> **Directions**
For the data below, work out how many lines include the string "BARBER" and report only the number.

Saved data entries:
===

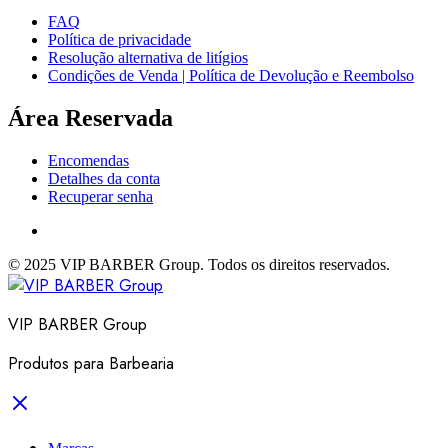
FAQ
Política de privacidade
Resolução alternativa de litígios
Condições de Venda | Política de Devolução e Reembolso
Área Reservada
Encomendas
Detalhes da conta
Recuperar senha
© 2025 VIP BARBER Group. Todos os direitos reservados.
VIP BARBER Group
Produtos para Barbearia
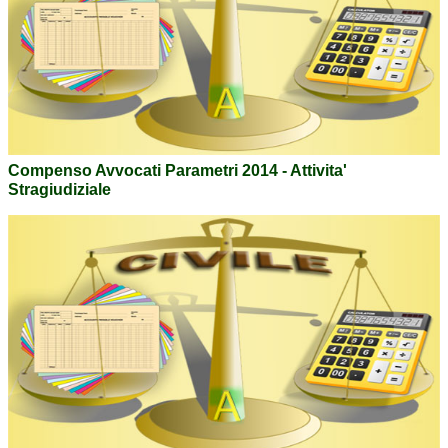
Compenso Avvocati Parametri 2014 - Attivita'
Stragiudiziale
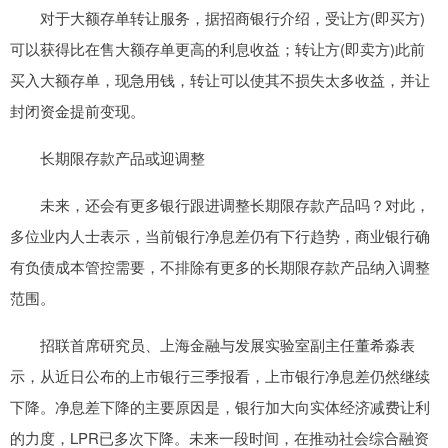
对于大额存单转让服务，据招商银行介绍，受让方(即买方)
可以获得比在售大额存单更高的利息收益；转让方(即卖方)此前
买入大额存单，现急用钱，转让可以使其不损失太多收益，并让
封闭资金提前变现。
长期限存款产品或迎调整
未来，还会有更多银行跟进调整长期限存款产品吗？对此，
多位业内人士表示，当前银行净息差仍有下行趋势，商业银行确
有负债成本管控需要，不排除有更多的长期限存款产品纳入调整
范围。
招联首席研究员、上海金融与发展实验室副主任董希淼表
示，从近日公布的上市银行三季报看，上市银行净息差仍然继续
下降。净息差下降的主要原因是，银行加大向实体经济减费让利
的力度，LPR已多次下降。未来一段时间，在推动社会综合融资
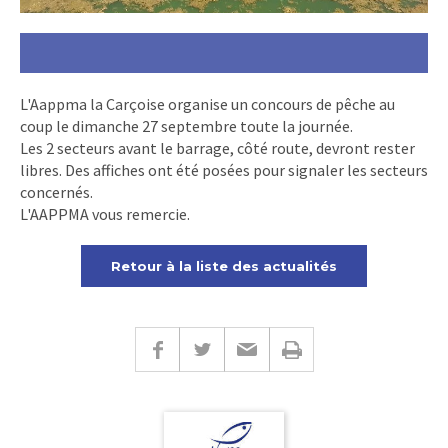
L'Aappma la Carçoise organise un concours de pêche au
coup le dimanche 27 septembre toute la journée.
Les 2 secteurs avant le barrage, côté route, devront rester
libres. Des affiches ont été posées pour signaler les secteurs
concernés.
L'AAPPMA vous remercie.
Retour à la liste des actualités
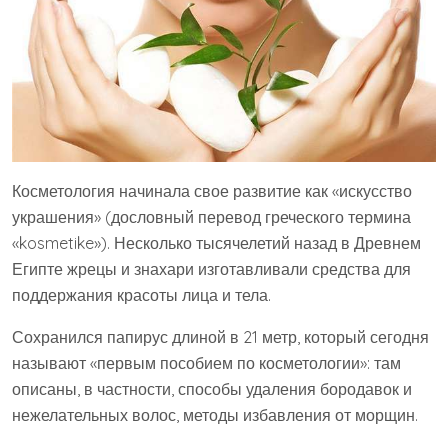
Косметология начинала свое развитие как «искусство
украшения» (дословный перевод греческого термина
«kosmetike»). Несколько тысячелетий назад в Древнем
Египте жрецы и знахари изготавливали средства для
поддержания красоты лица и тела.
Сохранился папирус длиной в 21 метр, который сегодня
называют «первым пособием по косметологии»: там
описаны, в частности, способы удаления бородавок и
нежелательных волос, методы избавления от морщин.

===

> **Answer box**
2